### THE INPUT

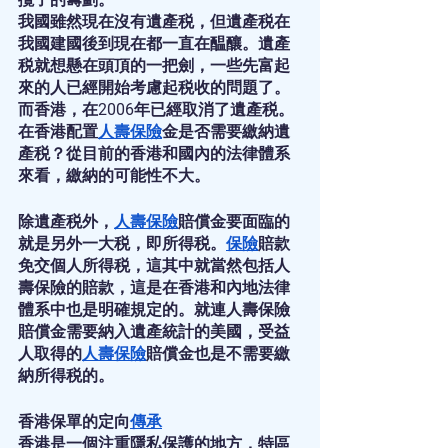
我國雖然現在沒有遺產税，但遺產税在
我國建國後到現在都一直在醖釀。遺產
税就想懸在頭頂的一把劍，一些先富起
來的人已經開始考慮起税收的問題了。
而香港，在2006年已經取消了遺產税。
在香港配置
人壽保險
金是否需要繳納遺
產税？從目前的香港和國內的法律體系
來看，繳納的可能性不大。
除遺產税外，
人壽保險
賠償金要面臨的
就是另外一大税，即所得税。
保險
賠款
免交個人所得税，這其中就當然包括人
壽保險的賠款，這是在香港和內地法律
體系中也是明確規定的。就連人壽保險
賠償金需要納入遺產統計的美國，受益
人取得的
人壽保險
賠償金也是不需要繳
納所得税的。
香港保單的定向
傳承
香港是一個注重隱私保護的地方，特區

######

▸ DESCRIPTION OF THE TASK
Leave the pictures behind and repeat each entry exactly.

▸ TASK ANSWER
我國雖然現在沒有遺產税，但遺產税在
我國建國後到現在都一直在醖釀。遺產
税就想懸在頭頂的一把劍，一些先富起
來的人已經開始考慮起税收的問題了。
而香港，在2006年已經取消了遺產税。
在香港配置
人壽保險
金是否需要繳納遺
產税？從目前的香港和國內的法律體系
來看，繳納的可能性不大。
除遺產税外，
人壽保險
賠償金要面臨的
就是另外一大税，即所得税。
保險
賠款
免交個人所得税，這其中就當然包括人
壽保險的賠款，這是在香港和內地法律
體系中也是明確規定的。就連人壽保險
賠償金需要納入遺產統計的美國，受益
人取得的
人壽保險
賠償金也是不需要繳
納所得税的。
香港保單的定向
傳承
香港是一個注重隱私保護的地方，特區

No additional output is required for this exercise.